Dataset entries:
---

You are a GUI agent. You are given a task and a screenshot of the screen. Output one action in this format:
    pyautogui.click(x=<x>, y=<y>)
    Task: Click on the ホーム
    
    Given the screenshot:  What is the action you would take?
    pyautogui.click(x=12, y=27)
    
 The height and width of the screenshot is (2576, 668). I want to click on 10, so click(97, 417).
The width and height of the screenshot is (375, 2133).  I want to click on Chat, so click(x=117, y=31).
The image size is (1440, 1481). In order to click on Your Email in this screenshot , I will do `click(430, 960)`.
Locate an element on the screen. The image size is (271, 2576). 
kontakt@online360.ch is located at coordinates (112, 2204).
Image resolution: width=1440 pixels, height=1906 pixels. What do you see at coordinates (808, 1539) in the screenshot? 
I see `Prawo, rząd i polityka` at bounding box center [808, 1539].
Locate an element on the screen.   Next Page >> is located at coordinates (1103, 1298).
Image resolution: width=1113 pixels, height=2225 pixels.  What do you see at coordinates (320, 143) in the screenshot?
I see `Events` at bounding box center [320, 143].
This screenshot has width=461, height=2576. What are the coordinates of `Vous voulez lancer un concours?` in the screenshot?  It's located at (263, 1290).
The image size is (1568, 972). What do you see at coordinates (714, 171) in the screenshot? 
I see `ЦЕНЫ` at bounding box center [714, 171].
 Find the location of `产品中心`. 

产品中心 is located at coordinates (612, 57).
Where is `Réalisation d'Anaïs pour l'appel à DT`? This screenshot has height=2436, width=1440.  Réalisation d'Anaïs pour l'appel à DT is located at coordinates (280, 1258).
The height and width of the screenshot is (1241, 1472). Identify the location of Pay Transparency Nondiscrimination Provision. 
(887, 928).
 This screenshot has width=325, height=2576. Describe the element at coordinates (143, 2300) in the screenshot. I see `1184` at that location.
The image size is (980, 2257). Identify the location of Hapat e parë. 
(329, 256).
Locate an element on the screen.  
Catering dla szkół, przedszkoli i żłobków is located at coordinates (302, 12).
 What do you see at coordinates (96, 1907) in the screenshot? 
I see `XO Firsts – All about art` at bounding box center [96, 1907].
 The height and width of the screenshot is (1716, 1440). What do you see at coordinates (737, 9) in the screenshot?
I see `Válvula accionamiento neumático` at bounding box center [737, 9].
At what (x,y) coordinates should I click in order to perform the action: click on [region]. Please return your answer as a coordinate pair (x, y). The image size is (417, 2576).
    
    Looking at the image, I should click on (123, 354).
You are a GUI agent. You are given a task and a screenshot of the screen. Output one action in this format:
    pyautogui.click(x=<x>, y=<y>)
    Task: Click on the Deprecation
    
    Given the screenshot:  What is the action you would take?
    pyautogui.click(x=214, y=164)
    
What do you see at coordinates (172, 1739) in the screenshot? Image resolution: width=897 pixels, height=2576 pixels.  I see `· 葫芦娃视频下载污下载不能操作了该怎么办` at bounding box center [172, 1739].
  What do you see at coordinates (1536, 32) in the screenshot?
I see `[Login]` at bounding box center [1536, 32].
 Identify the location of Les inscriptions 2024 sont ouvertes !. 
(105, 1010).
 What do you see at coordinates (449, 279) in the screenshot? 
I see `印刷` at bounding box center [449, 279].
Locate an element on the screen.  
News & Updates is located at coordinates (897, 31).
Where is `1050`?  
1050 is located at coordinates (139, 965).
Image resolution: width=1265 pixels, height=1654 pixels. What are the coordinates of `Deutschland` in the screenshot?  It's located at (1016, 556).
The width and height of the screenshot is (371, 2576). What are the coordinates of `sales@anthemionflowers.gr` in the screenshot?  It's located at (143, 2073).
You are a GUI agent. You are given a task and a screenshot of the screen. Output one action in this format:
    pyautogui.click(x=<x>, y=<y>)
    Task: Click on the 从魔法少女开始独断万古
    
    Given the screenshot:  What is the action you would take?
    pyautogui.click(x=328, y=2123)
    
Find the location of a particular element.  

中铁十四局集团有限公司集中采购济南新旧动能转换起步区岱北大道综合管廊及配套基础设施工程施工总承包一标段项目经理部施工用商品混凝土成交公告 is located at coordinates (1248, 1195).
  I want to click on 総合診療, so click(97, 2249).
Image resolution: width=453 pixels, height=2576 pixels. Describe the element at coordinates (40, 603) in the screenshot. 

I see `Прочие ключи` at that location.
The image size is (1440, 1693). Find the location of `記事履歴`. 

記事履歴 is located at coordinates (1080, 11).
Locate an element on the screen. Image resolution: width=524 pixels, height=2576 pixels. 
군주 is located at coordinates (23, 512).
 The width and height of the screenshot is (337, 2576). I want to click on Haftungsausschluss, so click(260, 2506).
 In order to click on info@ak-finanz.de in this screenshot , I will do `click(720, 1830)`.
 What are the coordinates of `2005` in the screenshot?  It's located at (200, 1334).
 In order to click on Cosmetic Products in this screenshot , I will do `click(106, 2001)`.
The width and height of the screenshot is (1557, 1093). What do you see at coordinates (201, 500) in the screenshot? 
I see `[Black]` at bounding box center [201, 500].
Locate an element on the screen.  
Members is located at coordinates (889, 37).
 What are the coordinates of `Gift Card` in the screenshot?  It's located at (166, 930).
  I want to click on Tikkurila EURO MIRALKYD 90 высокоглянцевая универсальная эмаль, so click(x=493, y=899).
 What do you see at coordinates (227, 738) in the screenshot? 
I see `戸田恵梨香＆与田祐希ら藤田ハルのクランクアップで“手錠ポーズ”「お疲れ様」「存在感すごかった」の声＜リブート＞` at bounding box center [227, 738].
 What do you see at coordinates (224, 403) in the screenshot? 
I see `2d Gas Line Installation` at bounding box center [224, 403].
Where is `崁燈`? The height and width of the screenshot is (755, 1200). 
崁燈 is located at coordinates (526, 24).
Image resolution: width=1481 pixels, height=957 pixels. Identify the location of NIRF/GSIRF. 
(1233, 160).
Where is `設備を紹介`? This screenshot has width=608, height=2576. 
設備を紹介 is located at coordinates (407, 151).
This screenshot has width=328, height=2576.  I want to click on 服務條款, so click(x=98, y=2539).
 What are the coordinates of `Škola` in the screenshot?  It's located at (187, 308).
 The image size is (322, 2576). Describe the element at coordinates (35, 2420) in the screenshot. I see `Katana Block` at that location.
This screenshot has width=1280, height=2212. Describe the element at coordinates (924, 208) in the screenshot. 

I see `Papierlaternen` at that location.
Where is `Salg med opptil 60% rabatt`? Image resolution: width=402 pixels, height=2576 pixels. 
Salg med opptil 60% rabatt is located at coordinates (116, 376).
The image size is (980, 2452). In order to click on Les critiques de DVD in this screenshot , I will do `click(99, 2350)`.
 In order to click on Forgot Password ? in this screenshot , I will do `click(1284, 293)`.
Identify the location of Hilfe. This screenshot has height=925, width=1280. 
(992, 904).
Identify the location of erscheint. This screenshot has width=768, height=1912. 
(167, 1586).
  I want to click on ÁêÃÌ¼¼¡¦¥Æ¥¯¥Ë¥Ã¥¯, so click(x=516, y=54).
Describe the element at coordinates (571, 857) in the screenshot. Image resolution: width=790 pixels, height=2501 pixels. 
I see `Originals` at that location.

---

WORK ORDER: From the entries above, show each line that includes the string "will".

RESULT OF THIS EXERCISE:
The image size is (1440, 1481). In order to click on Your Email in this screenshot , I will do `click(430, 960)`.
 In order to click on info@ak-finanz.de in this screenshot , I will do `click(720, 1830)`.
 In order to click on Cosmetic Products in this screenshot , I will do `click(106, 2001)`.
The image size is (980, 2452). In order to click on Les critiques de DVD in this screenshot , I will do `click(99, 2350)`.
 In order to click on Forgot Password ? in this screenshot , I will do `click(1284, 293)`.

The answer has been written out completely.